Cette fois-ci les chauffeurs de taxi, qui assurent les liaisons de plusieurs localités situées, à moins de 7 km du chef-lieu de la wilaya d’Ain Témouchent, sont montés brusquement au créneau, ce lundi 13 janvier 2020. La dose de leur colère était si élevée à tel point que le principal de leur plateforme  revendication, selon leurs propos, vise le départ du directeur du transport de la wilaya d’Ain Témouchent qu’ils incriminent de ne pas prendre en considération leurs doléances restées lettre morte depuis des années. Des doléances en rapport avec  la tarification pour laquelle ils ont demandé de la revoir en hausse (actuellement 50 da) alors que l’administration dispose des textes qu’elle ne peut transgresser selon des avis partagés par des observateurs qui voyaient les choses se dérouler devant eux, aux environs de 10h45mn.
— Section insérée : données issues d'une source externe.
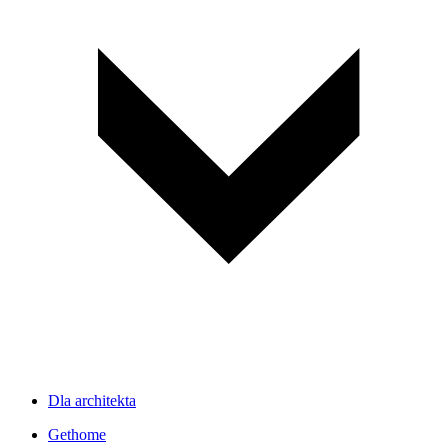
Dla architekta
Gethome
La plateforme de revendication s’est également étalée au problème de la fourrière qui se trouve à Chaabet El Lehem (06km km au nord-est d’Ain Témouchent). Les protestataires jugent le prix de 800 da excessif  pour une journée alors qu’à Ain Témouchent, il est fixé à cent dinars, selon les propos, des uns. Aussi l’infraction fixée à 2000 da pour non-respect de stationnement dans un endroit réglementé est elle aussi jugée excessive. Et Par conséquent les taxieurs demandent carrément de la supprimer,car des fois il s’agit d’un social urgent qui oblige un taxieur de s’arrêter. Par ailleurs le point lié à la part sociale qu’il faut verser à CASNOS est considéré au-dessus de leurs moyens et demandent à CASNOS de la revoir à la baisse. En somme les avis des uns et des autres se complètent et parfois des points puissent être relégués en seconde position, selon certains qui misent en premier sur la tarification à augmenter et à la part sociale qu’il faut abaisser.